Among the lines below, count those that include "HousingLoan", and state the count alone.
Top of RAW DATA
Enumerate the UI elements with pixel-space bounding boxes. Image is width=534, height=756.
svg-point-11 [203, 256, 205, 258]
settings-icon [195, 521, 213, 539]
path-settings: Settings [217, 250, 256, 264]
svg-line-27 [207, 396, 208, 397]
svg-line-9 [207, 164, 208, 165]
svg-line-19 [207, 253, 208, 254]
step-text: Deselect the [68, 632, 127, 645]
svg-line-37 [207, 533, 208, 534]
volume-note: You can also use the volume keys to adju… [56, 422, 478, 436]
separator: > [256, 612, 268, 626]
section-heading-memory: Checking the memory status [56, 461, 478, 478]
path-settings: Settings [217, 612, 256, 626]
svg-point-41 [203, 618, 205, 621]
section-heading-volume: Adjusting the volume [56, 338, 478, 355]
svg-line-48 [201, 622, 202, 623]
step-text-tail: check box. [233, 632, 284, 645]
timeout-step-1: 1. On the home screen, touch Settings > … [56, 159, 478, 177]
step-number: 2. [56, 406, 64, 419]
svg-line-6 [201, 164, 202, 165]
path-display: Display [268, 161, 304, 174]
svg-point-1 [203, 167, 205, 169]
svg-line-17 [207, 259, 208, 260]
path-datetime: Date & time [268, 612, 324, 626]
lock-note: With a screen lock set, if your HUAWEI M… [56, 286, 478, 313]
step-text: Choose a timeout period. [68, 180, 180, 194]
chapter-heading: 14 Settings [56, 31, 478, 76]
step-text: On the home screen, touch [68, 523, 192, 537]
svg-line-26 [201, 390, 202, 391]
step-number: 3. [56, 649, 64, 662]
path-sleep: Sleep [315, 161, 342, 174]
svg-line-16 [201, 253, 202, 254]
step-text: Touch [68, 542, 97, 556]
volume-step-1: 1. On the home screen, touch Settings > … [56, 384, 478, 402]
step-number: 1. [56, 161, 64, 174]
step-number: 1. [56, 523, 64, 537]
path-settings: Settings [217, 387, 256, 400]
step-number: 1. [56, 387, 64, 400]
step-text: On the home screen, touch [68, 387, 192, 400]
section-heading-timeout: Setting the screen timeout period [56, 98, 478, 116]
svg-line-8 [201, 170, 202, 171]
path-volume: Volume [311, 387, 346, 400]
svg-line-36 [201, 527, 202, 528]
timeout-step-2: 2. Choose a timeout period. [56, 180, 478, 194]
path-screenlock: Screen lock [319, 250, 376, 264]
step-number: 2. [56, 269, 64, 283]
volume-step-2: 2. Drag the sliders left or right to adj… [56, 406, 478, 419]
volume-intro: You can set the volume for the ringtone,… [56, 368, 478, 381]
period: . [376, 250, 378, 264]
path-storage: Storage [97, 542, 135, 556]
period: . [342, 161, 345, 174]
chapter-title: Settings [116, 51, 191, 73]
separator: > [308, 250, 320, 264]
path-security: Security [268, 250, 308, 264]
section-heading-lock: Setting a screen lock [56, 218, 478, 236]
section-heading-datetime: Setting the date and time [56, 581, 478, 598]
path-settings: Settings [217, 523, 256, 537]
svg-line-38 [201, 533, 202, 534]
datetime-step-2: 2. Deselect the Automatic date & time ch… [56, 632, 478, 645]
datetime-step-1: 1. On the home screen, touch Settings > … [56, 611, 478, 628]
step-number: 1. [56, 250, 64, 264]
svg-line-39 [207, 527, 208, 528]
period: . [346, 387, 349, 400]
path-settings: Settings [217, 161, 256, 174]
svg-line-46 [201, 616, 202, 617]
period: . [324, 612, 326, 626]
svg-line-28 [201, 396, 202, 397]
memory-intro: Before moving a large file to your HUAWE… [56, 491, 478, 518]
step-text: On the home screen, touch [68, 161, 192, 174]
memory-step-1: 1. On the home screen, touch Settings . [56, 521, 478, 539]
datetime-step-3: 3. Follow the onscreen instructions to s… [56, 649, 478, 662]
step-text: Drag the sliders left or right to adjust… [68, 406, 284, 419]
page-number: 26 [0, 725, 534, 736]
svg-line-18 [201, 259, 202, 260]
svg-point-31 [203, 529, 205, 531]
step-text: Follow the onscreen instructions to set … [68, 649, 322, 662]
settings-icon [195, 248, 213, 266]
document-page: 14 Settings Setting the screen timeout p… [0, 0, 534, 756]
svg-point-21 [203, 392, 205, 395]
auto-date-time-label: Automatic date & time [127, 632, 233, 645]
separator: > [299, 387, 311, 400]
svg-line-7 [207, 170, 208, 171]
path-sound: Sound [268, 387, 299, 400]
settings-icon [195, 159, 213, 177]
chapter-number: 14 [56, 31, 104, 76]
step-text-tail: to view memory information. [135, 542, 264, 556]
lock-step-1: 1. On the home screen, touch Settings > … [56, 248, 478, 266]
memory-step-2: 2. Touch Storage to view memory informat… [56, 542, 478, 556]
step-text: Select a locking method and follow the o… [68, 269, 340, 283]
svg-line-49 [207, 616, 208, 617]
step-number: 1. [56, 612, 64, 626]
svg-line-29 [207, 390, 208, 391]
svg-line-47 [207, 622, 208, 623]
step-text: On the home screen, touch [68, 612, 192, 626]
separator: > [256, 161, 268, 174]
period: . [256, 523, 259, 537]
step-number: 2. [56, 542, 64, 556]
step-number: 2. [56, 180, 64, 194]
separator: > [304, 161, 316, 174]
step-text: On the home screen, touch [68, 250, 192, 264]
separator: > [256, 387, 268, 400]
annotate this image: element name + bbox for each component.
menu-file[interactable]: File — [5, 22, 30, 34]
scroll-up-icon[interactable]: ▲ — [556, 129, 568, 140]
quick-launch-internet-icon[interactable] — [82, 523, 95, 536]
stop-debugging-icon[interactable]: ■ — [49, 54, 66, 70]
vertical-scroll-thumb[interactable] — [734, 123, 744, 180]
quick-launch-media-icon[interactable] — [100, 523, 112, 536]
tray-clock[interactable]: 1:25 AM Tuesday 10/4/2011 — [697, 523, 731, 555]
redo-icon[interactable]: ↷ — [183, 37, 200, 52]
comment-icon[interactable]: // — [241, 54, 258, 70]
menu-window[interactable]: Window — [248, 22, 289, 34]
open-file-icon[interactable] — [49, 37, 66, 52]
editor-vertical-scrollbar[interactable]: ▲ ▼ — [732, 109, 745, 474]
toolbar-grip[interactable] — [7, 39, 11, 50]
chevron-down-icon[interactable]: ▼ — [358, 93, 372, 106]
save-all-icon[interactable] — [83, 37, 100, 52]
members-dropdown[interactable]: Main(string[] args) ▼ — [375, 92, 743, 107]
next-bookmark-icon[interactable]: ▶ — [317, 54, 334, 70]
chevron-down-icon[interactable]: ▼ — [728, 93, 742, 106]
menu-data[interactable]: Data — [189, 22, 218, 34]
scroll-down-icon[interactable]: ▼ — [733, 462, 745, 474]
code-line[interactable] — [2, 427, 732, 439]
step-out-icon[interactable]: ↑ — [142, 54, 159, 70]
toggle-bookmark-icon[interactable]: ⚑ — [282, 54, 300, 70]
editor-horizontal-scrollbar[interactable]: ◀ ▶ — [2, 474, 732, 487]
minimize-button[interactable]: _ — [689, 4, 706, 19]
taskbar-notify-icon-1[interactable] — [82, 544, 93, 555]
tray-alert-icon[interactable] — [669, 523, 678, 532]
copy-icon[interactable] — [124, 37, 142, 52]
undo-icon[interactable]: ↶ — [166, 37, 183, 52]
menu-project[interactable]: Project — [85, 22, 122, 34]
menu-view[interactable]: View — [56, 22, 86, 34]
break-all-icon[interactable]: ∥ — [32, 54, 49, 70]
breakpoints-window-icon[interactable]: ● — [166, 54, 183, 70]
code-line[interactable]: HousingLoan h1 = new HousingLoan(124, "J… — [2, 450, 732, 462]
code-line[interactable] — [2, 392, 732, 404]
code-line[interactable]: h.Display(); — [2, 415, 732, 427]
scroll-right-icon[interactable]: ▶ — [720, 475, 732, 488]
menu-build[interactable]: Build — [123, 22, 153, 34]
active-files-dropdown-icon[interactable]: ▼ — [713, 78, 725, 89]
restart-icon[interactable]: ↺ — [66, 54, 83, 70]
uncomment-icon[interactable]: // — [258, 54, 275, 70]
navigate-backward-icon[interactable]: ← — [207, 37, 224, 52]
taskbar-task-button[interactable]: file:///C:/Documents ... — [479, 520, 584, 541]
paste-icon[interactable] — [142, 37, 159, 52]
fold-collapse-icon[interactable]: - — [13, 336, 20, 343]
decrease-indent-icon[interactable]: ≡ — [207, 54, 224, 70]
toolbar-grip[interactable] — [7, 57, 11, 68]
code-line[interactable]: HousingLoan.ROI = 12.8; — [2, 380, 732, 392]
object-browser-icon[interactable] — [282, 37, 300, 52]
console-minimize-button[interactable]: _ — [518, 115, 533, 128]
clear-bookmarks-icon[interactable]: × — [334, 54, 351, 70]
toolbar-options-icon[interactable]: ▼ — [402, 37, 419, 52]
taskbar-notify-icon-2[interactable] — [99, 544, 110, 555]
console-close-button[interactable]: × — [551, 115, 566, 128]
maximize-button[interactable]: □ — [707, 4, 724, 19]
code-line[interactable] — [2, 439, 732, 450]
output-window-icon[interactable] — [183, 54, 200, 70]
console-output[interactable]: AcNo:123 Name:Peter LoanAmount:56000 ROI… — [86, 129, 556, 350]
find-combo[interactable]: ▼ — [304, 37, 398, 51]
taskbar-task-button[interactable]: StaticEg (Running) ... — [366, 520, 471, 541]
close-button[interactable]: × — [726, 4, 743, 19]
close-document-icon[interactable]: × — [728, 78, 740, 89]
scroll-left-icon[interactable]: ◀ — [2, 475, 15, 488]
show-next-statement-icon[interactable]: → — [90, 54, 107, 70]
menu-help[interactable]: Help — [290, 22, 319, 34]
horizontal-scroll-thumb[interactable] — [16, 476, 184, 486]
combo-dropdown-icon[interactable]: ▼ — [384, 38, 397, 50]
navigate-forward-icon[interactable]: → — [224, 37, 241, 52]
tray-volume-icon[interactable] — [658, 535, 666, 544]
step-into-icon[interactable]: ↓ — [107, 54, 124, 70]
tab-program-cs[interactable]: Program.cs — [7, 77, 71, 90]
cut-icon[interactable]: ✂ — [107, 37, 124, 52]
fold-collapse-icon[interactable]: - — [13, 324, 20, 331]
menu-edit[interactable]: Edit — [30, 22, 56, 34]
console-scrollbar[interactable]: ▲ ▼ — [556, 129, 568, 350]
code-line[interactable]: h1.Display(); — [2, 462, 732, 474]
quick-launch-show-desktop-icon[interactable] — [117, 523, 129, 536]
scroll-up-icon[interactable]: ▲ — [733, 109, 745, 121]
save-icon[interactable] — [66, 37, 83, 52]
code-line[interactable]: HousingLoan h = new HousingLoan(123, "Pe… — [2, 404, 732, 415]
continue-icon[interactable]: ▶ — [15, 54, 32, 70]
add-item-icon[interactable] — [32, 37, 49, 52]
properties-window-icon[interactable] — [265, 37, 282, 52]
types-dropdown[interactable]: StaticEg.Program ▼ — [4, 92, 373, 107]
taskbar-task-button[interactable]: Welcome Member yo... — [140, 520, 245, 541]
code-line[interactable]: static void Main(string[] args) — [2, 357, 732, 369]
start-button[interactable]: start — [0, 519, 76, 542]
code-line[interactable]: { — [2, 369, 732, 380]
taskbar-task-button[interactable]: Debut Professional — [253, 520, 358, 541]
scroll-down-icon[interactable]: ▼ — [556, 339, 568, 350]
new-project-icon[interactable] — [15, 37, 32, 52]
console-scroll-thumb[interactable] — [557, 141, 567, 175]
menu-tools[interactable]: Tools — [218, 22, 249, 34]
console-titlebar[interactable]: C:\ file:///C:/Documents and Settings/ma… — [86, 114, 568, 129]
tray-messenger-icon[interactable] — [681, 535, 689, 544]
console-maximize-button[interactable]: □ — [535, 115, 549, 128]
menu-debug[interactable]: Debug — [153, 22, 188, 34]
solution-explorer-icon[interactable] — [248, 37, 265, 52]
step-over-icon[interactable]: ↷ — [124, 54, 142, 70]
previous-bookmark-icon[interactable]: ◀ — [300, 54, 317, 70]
Bottom of RAW DATA
OUTPUT BELOW = 3